Brown haired woman wearing an orange top
Barbara is plotting something!

First off, she decided to change her last name. No longer was she going to be “So and so Mrs. Steinbeck.” (she married two Steinbecks. This was a soap opera) Nope, she was going back to her maiden name, Ryan. Next, she convinced her business partner Lisa McColl to move their store Fashions Ltd to a bigger and better location. No more hiding in a corner for Barbara.
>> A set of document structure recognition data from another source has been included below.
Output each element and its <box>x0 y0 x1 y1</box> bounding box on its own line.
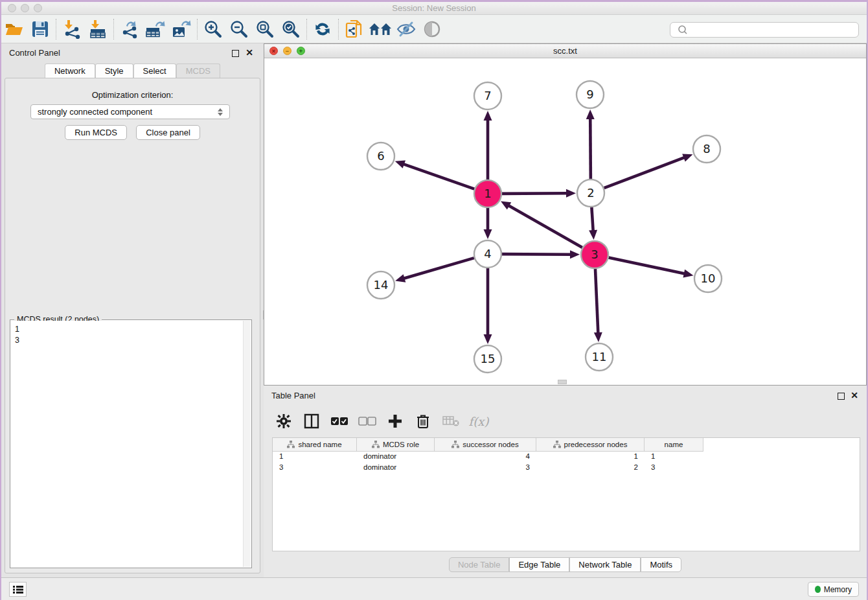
duplicate-network-icon[interactable] <box>341 17 367 41</box>
graph-edge-3-10[interactable] <box>609 258 686 274</box>
node-table[interactable]: shared name MCDS role successor nodes pr… <box>272 437 860 551</box>
tab-edge-table[interactable]: Edge Table <box>509 557 569 572</box>
search-input[interactable] <box>690 23 858 36</box>
open-folder-icon[interactable] <box>1 17 27 41</box>
search-icon <box>676 24 690 36</box>
add-column-plus-icon[interactable] <box>384 410 406 432</box>
graph-edge-3-11[interactable] <box>595 269 598 334</box>
cell-successor-nodes[interactable]: 4 <box>435 452 536 463</box>
graph-edge-arrowhead <box>484 334 492 344</box>
graph-node-9[interactable]: 9 <box>577 81 604 108</box>
column-header-name[interactable]: name <box>645 438 703 452</box>
memory-button[interactable]: Memory <box>808 582 859 597</box>
graph-edge-arrowhead <box>682 154 692 161</box>
column-header-mcds-role[interactable]: MCDS role <box>357 438 435 452</box>
canvas-splitter-nub[interactable] <box>558 380 567 384</box>
delete-column-trash-icon[interactable] <box>412 410 434 432</box>
mcds-result-line: 1 <box>15 324 239 335</box>
select-all-checkboxes-icon[interactable] <box>328 410 350 432</box>
graph-edge-2-9[interactable] <box>590 117 591 179</box>
close-table-panel-icon[interactable]: ✕ <box>851 391 858 400</box>
tab-mcds[interactable]: MCDS <box>176 63 220 78</box>
cell-mcds-role[interactable]: dominator <box>357 452 435 463</box>
graph-edge-1-6[interactable] <box>402 164 474 189</box>
float-table-panel-icon[interactable] <box>838 393 845 400</box>
cell-successor-nodes[interactable]: 3 <box>435 463 536 474</box>
export-image-icon[interactable] <box>168 17 194 41</box>
graph-node-label: 11 <box>592 350 607 363</box>
result-scrollbar[interactable] <box>243 321 251 567</box>
table-toolbar: f(x) <box>273 408 490 434</box>
tab-motifs[interactable]: Motifs <box>641 557 681 572</box>
zoom-out-icon[interactable] <box>226 17 252 41</box>
cell-mcds-role[interactable]: dominator <box>357 463 435 474</box>
graph-node-10[interactable]: 10 <box>694 265 722 292</box>
graph-edge-3-1[interactable] <box>507 205 582 248</box>
table-header-row: shared name MCDS role successor nodes pr… <box>273 438 860 452</box>
export-table-icon[interactable] <box>143 17 168 41</box>
graph-node-8[interactable]: 8 <box>693 135 720 163</box>
graph-node-2[interactable]: 2 <box>577 179 604 207</box>
refresh-view-icon[interactable] <box>310 17 336 41</box>
graph-edge-2-8[interactable] <box>604 157 686 188</box>
export-network-icon[interactable] <box>117 17 143 41</box>
task-history-button[interactable] <box>9 582 27 597</box>
close-panel-icon[interactable]: ✕ <box>246 48 253 57</box>
tab-network[interactable]: Network <box>45 63 95 78</box>
graph-edge-arrowhead <box>586 110 595 119</box>
network-window-titlebar[interactable]: × − + scc.txt <box>264 44 866 58</box>
run-mcds-button[interactable]: Run MCDS <box>65 125 127 140</box>
zoom-selected-icon[interactable] <box>278 17 304 41</box>
table-row[interactable]: 1 dominator 4 1 1 <box>273 452 860 463</box>
cell-name[interactable]: 1 <box>645 452 703 463</box>
graph-node-4[interactable]: 4 <box>474 240 501 268</box>
graph-node-3[interactable]: 3 <box>581 241 608 268</box>
graph-edge-1-2[interactable] <box>502 193 568 194</box>
column-header-shared-name[interactable]: shared name <box>273 438 357 452</box>
cell-predecessor-nodes[interactable]: 1 <box>536 452 645 463</box>
cell-predecessor-nodes[interactable]: 2 <box>536 463 645 474</box>
home-layout-icon[interactable] <box>367 17 393 41</box>
graph-edge-arrowhead <box>570 250 580 259</box>
graph-node-14[interactable]: 14 <box>367 271 394 299</box>
save-session-icon[interactable] <box>27 17 53 41</box>
graph-node-7[interactable]: 7 <box>474 82 501 110</box>
graph-edge-2-3[interactable] <box>591 207 593 232</box>
graph-node-11[interactable]: 11 <box>586 343 613 371</box>
float-panel-icon[interactable] <box>232 50 239 57</box>
column-header-successor-nodes[interactable]: successor nodes <box>435 438 536 452</box>
control-panel: Control Panel ✕ Network Style Select MCD… <box>1 43 264 577</box>
import-table-icon[interactable] <box>85 17 111 41</box>
tab-select[interactable]: Select <box>133 63 176 78</box>
graph-edge-4-14[interactable] <box>403 258 474 279</box>
graph-node-15[interactable]: 15 <box>474 345 501 373</box>
network-canvas[interactable]: 7968124314101511 <box>264 58 866 385</box>
cell-name[interactable]: 3 <box>645 463 703 474</box>
zoom-fit-icon[interactable] <box>252 17 278 41</box>
mcds-result-text[interactable]: 1 3 <box>11 321 243 567</box>
graph-node-label: 15 <box>481 352 496 365</box>
show-column-panel-icon[interactable] <box>301 410 323 432</box>
table-row[interactable]: 3 dominator 3 2 3 <box>273 463 860 474</box>
graph-node-1[interactable]: 1 <box>474 180 501 207</box>
graph-node-6[interactable]: 6 <box>367 143 394 170</box>
table-settings-gear-icon[interactable] <box>273 410 295 432</box>
zoom-in-icon[interactable] <box>200 17 226 41</box>
deselect-all-checkboxes-icon[interactable] <box>356 410 378 432</box>
tab-network-table[interactable]: Network Table <box>569 557 641 572</box>
control-panel-header: Control Panel ✕ <box>1 46 264 60</box>
cell-shared-name[interactable]: 3 <box>273 463 357 474</box>
criterion-dropdown[interactable]: strongly connected component <box>30 104 230 119</box>
column-header-predecessor-nodes[interactable]: predecessor nodes <box>536 438 645 452</box>
close-panel-button[interactable]: Close panel <box>136 125 200 140</box>
mcds-result-box: MCDS result (2 nodes) 1 3 <box>10 319 252 568</box>
tab-node-table[interactable]: Node Table <box>449 557 510 572</box>
table-panel: Table Panel ✕ <box>264 387 867 577</box>
hide-eye-icon[interactable] <box>393 17 419 41</box>
graph-edge-4-3[interactable] <box>502 254 572 255</box>
graph-node-label: 3 <box>591 248 598 261</box>
cell-shared-name[interactable]: 1 <box>273 452 357 463</box>
app-window: Session: New Session <box>0 0 868 600</box>
tab-style[interactable]: Style <box>95 63 133 78</box>
import-network-icon[interactable] <box>59 17 85 41</box>
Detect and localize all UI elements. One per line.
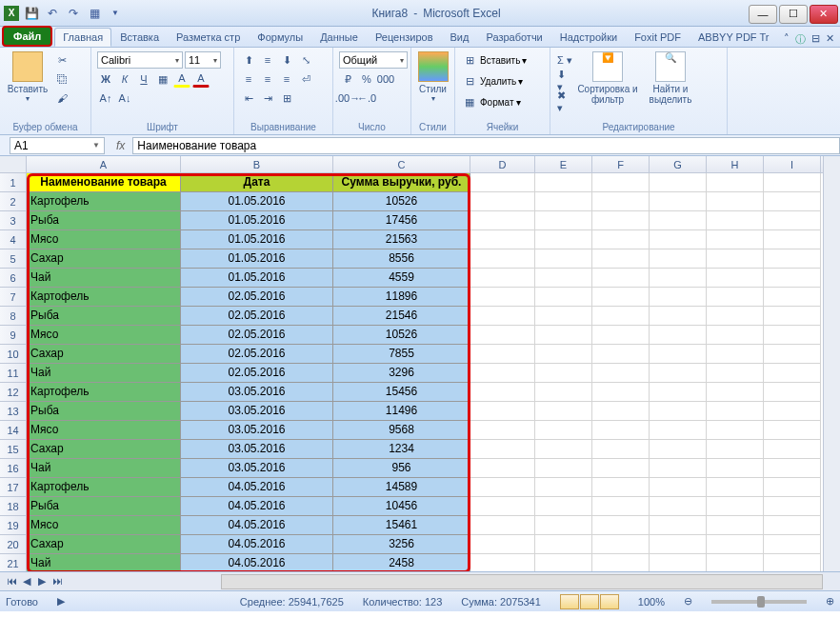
zoom-out-icon[interactable]: ⊖ (684, 595, 692, 608)
cell[interactable] (650, 192, 707, 211)
column-header[interactable]: B (181, 156, 333, 172)
column-header[interactable]: I (764, 156, 821, 172)
vertical-scrollbar[interactable] (823, 156, 840, 571)
cell[interactable] (470, 288, 535, 307)
cell[interactable]: 10526 (333, 326, 470, 345)
cell[interactable] (535, 535, 592, 554)
cell[interactable]: Мясо (27, 516, 181, 535)
cell[interactable] (764, 535, 821, 554)
cell[interactable] (764, 440, 821, 459)
row-header[interactable]: 5 (0, 249, 27, 269)
cell[interactable] (592, 192, 650, 211)
cell[interactable] (707, 230, 764, 249)
cell[interactable] (764, 230, 821, 249)
minimize-ribbon-icon[interactable]: ˄ (784, 32, 790, 47)
cell[interactable]: 21546 (333, 307, 470, 326)
row-header[interactable]: 20 (0, 535, 27, 554)
cell[interactable] (707, 554, 764, 571)
cell[interactable] (707, 383, 764, 402)
cell[interactable] (707, 307, 764, 326)
file-tab[interactable]: Файл (2, 26, 52, 47)
comma-icon[interactable]: 000 (377, 70, 394, 88)
cell[interactable] (650, 326, 707, 345)
cell[interactable]: 04.05.2016 (181, 478, 333, 497)
fx-icon[interactable]: fx (109, 139, 132, 152)
cell[interactable]: 11896 (333, 288, 470, 307)
cell[interactable] (592, 383, 650, 402)
cell[interactable] (707, 173, 764, 192)
cell[interactable]: 04.05.2016 (181, 497, 333, 516)
row-header[interactable]: 9 (0, 326, 27, 345)
cell[interactable] (764, 364, 821, 383)
cell[interactable] (535, 230, 592, 249)
cell[interactable] (764, 459, 821, 478)
cell[interactable]: Картофель (27, 478, 181, 497)
cell[interactable] (764, 211, 821, 230)
align-right-icon[interactable]: ≡ (278, 70, 295, 88)
cell[interactable] (707, 402, 764, 421)
sheet-last-icon[interactable]: ⏭ (50, 575, 65, 588)
cell[interactable]: 02.05.2016 (181, 288, 333, 307)
cell[interactable]: Чай (27, 269, 181, 288)
macro-record-icon[interactable]: ▶ (57, 595, 65, 608)
underline-icon[interactable]: Ч (135, 70, 152, 88)
sheet-next-icon[interactable]: ▶ (34, 575, 50, 588)
cell[interactable] (650, 535, 707, 554)
ribbon-tab[interactable]: Разметка стр (168, 28, 249, 47)
cell[interactable] (535, 192, 592, 211)
cell[interactable]: 03.05.2016 (181, 421, 333, 440)
delete-cells-button[interactable]: ⊟Удалить ▾ (461, 72, 523, 90)
cell[interactable] (470, 459, 535, 478)
zoom-level[interactable]: 100% (638, 596, 665, 608)
zoom-in-icon[interactable]: ⊕ (826, 595, 834, 608)
styles-button[interactable]: Стили ▾ (417, 51, 449, 103)
cell[interactable] (707, 516, 764, 535)
cell[interactable]: Рыба (27, 402, 181, 421)
cell[interactable]: Мясо (27, 230, 181, 249)
column-header[interactable]: A (27, 156, 181, 172)
cell[interactable] (650, 345, 707, 364)
cell[interactable] (470, 535, 535, 554)
row-header[interactable]: 8 (0, 307, 27, 326)
fill-icon[interactable]: ⬇ ▾ (556, 72, 573, 90)
cell[interactable] (707, 249, 764, 269)
cell[interactable]: 02.05.2016 (181, 364, 333, 383)
decrease-decimal-icon[interactable]: ←.0 (358, 90, 375, 107)
cell[interactable]: Рыба (27, 211, 181, 230)
cell[interactable] (707, 535, 764, 554)
cell[interactable] (650, 383, 707, 402)
cell[interactable] (650, 288, 707, 307)
ribbon-tab[interactable]: Надстройки (551, 28, 626, 47)
cell[interactable] (650, 211, 707, 230)
cell[interactable] (707, 192, 764, 211)
find-select-button[interactable]: 🔍 Найти и выделить (642, 51, 699, 105)
cell[interactable] (707, 421, 764, 440)
page-layout-view-icon[interactable] (580, 594, 599, 609)
cell[interactable] (470, 326, 535, 345)
wrap-text-icon[interactable]: ⏎ (297, 70, 314, 88)
row-header[interactable]: 6 (0, 269, 27, 288)
cell[interactable]: 9568 (333, 421, 470, 440)
ribbon-tab[interactable]: Foxit PDF (626, 28, 690, 47)
cell[interactable]: 11496 (333, 402, 470, 421)
row-header[interactable]: 19 (0, 516, 27, 535)
namebox-dropdown-icon[interactable]: ▼ (92, 141, 100, 150)
cell[interactable] (535, 173, 592, 192)
cell[interactable]: Мясо (27, 421, 181, 440)
border-icon[interactable]: ▦ (154, 70, 171, 88)
autosum-icon[interactable]: Σ ▾ (556, 51, 573, 69)
cell[interactable] (470, 211, 535, 230)
cell[interactable]: 15461 (333, 516, 470, 535)
cell[interactable] (470, 440, 535, 459)
clear-icon[interactable]: ✖ ▾ (556, 93, 573, 110)
row-header[interactable]: 15 (0, 440, 27, 459)
cell[interactable] (535, 459, 592, 478)
cell[interactable] (592, 421, 650, 440)
row-header[interactable]: 2 (0, 192, 27, 211)
cell[interactable]: 1234 (333, 440, 470, 459)
cell[interactable]: 03.05.2016 (181, 440, 333, 459)
cell[interactable] (707, 345, 764, 364)
ribbon-tab[interactable]: Главная (54, 28, 111, 47)
currency-icon[interactable]: ₽ (339, 70, 356, 88)
cell[interactable] (592, 345, 650, 364)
One night when ex fiance Tom Hughes got drunk, she got into bed with him naked. When he woke up, she told him they slept together. His wife Margo found out, then left him. Soap Opera Digest critqued the storyline, but to me it made sense. Barbara wanted revenge on Tom for leaving her at the altar. She wanted revenge on Margo because Margo slept with Barbara’s first husband. Bam! Revenge on two characters that did her wrong. It took months for Tom to realize Barbara lied, but by then Barbara moved on to sleep with Tonio Reyes, who was married. Then she was downright rude to her newfound cousin Sabrina, the love child of Bob and Kim Hughes conceived when Bob was married to Barbara’s mom, Jennifer. (Yeah, I’m tired too, just rereading this) It took a talking to from Kim to set Barbara straight on Sabrina. But here’s what what Barbara did for years, what Zenk told WLS: “Barbara was in the middle of everything — stirring the pot, making things happen, causing grief for everyone around her, making the same mistakes over and over.” Barbara became more fleshed out, more three dimentional.

Which leads me how you can ruin a character. I give you Guiding Light’s Beth Raines Spaulding.

Blonde woman wearing a hairnet with a pearl on her forehead
Judi Evans as Beth, 1984

Anyone who knows me knows this: I LOVED Beth from 1983–1986. Beth was shy, sweet, and loved books. She was an artist, nerdy. She went through hell and back (I can’t write everything that happened to Beth, so here’s her wiki) Yeah, she became a bit Mary Sueish, but Judi Evans, and later Beth Chamberlin, always played her with warmth, sweetness, and yep, spunk.

After being gone for several years, new writers brought the character Beth back in 1997. Only it wasn’t the same Beth. While the old Beth wore jeans and was casual in her clothes, this Beth always wore designer suits, even if she wasn’t going anywhere. The old Beth always tried to keep going. The new Beth tried to seduce her ex husband Phillip by wearing a fur coat with only a bra and panties underneath, then when she was rejected threw herself in front of an incoming car. New Beth didn’t draw, didn’t read, she wasn’t my Beth.

Here’s where the writers failed: They never really explained why Beth changed. They did try a little, saying it was because Phillip left her. But that didn’t make sense. Beth had evolved in the eighties, became strong, independent. I don’t blame Chamberlin (who played Beth until 2009 when the show ended) I blame countless writing teams who had Beth suddenly wanting to become a princess, or a CEO, or sleeping with men that weren’t fit, as Anne Lamott would say, to drink her bathwater. One poster in the Soap Opera Network put it perfectly: “…went from a sweet and shy heroine…to a… harpy shrew.” When Beth changed, so many people, myself included, lost someone they could cheer for, someone they could idenitfy with. They failed Beth. And they failed the audience.

https://i.gifer.com/MOFc.gif

A character can-and should-change, but they should maintain some of what they had before. But if a character loses who they are entirely, it has to be shown. Because if someone says “Oh, someone would never do that” man, you didn’t do your job as a writer. And if you didn’t do your job as a writer, then you have to see how you can find a way to fix it. Otherwise, you’ll have many angry readers/viewers out there, wanting blood.